* **WHAT YOU SHOULD DO**:
Set down only the lines from the one containing "Segment pulmonary artery" through the final line of the entries below, exactly as they stand, with no pictures.

* **DATASET RECORDS**:
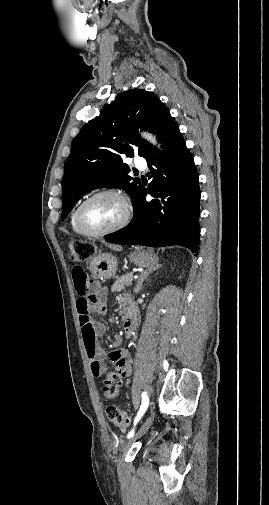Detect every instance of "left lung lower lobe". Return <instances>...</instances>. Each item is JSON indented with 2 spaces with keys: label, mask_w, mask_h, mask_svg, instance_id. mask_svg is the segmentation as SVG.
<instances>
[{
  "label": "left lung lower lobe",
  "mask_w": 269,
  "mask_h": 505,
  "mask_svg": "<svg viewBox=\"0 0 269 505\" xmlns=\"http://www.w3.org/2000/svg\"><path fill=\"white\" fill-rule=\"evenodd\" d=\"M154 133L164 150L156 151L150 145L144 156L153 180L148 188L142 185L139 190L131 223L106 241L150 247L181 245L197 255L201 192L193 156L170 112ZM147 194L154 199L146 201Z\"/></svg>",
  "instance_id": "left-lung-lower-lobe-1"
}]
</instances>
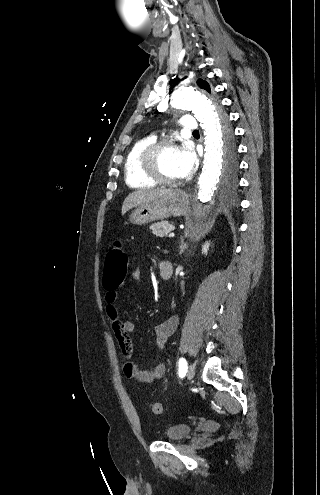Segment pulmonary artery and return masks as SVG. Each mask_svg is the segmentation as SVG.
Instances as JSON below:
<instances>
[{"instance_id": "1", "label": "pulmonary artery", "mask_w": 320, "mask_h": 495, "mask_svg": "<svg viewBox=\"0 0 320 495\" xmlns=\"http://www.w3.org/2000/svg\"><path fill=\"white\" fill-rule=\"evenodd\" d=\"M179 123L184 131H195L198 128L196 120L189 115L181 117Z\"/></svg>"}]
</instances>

* **SOLVED PROBLEM**:
Segment pulmonary artery and return masks as SVG. Each mask_svg is the segmentation as SVG.
Instances as JSON below:
<instances>
[{"instance_id": "1", "label": "pulmonary artery", "mask_w": 320, "mask_h": 495, "mask_svg": "<svg viewBox=\"0 0 320 495\" xmlns=\"http://www.w3.org/2000/svg\"><path fill=\"white\" fill-rule=\"evenodd\" d=\"M179 123L184 131H195L198 128L196 120L189 115L181 117Z\"/></svg>"}]
</instances>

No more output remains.